• _EXERCISE AIM_
Transcribe the records that follow exactly. Skip the pictures.

• _Collected data_
--- --- ---

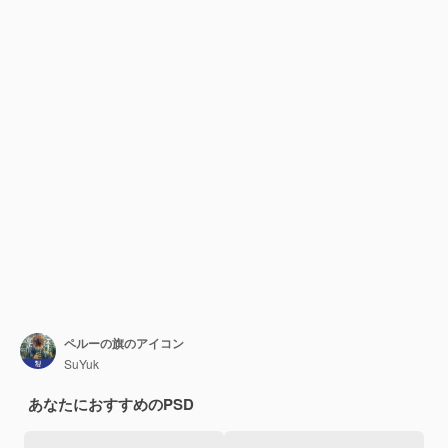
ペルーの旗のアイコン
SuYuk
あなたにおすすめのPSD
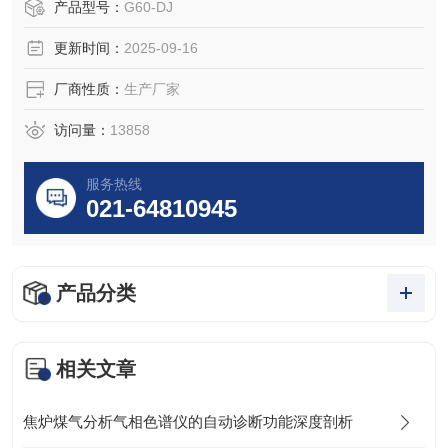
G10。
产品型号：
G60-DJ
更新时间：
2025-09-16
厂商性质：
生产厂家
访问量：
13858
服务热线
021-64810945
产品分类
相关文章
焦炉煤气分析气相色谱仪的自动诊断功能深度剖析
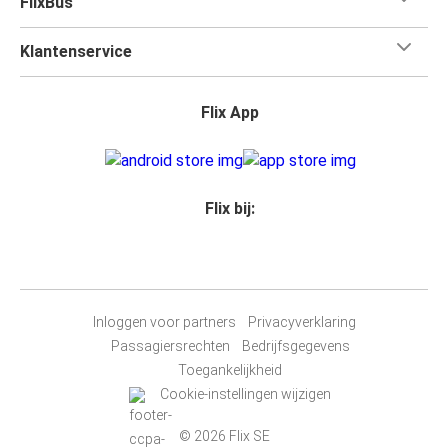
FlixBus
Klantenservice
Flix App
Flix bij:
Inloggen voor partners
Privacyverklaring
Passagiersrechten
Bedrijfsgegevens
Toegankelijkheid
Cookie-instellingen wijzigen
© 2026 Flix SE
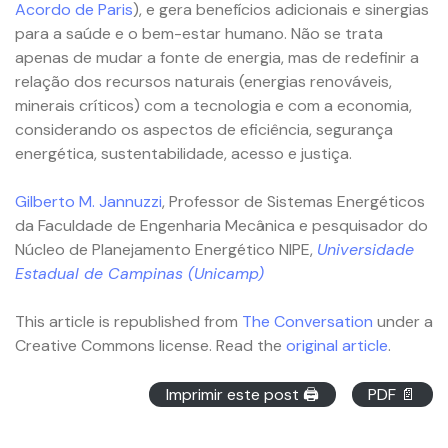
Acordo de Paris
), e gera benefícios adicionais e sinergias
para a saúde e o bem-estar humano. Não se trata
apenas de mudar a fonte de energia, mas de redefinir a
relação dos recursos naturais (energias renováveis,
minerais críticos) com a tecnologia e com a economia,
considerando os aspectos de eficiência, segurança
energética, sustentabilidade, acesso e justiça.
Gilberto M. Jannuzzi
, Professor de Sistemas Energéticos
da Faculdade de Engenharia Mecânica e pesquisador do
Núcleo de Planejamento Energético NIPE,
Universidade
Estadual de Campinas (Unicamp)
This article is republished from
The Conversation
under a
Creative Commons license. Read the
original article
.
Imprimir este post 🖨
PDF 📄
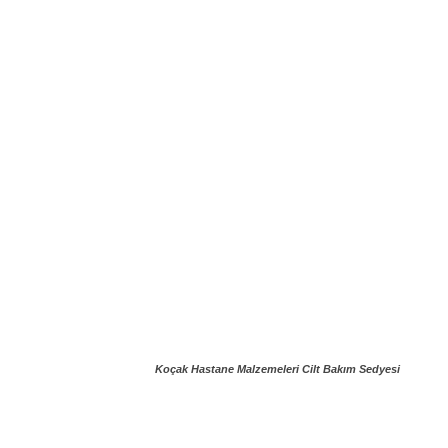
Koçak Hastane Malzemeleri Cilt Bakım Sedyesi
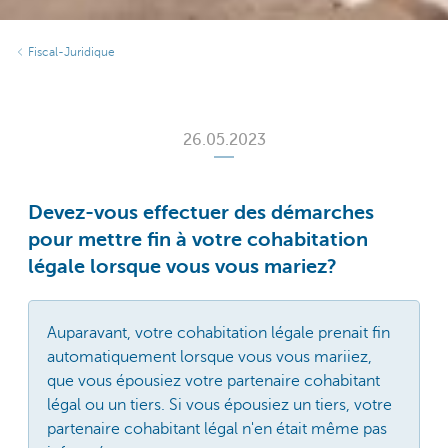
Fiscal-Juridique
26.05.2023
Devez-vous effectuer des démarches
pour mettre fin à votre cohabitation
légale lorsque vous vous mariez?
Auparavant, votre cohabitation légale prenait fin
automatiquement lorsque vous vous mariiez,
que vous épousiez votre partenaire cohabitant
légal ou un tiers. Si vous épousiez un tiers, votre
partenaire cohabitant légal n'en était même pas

--- --- ---

• _EXERCISE ANSWER_
ペルーの旗のアイコン
SuYuk
あなたにおすすめのPSD
G10。
产品型号：
G60-DJ
更新时间：
2025-09-16
厂商性质：
生产厂家
访问量：
13858
服务热线
021-64810945
产品分类
相关文章
焦炉煤气分析气相色谱仪的自动诊断功能深度剖析
FlixBus
Klantenservice
Flix App
Flix bij:
Inloggen voor partners
Privacyverklaring
Passagiersrechten
Bedrijfsgegevens
Toegankelijkheid
Cookie-instellingen wijzigen
© 2026 Flix SE
Acordo de Paris
), e gera benefícios adicionais e sinergias
para a saúde e o bem-estar humano. Não se trata
apenas de mudar a fonte de energia, mas de redefinir a
relação dos recursos naturais (energias renováveis,
minerais críticos) com a tecnologia e com a economia,
considerando os aspectos de eficiência, segurança
energética, sustentabilidade, acesso e justiça.
Gilberto M. Jannuzzi
, Professor de Sistemas Energéticos
da Faculdade de Engenharia Mecânica e pesquisador do
Núcleo de Planejamento Energético NIPE,
Universidade
Estadual de Campinas (Unicamp)
This article is republished from
The Conversation
under a
Creative Commons license. Read the
original article
.
Imprimir este post 🖨
PDF 📄
Koçak Hastane Malzemeleri Cilt Bakım Sedyesi
Fiscal-Juridique
26.05.2023
Devez-vous effectuer des démarches
pour mettre fin à votre cohabitation
légale lorsque vous vous mariez?
Auparavant, votre cohabitation légale prenait fin
automatiquement lorsque vous vous mariiez,
que vous épousiez votre partenaire cohabitant
légal ou un tiers. Si vous épousiez un tiers, votre
partenaire cohabitant légal n'en était même pas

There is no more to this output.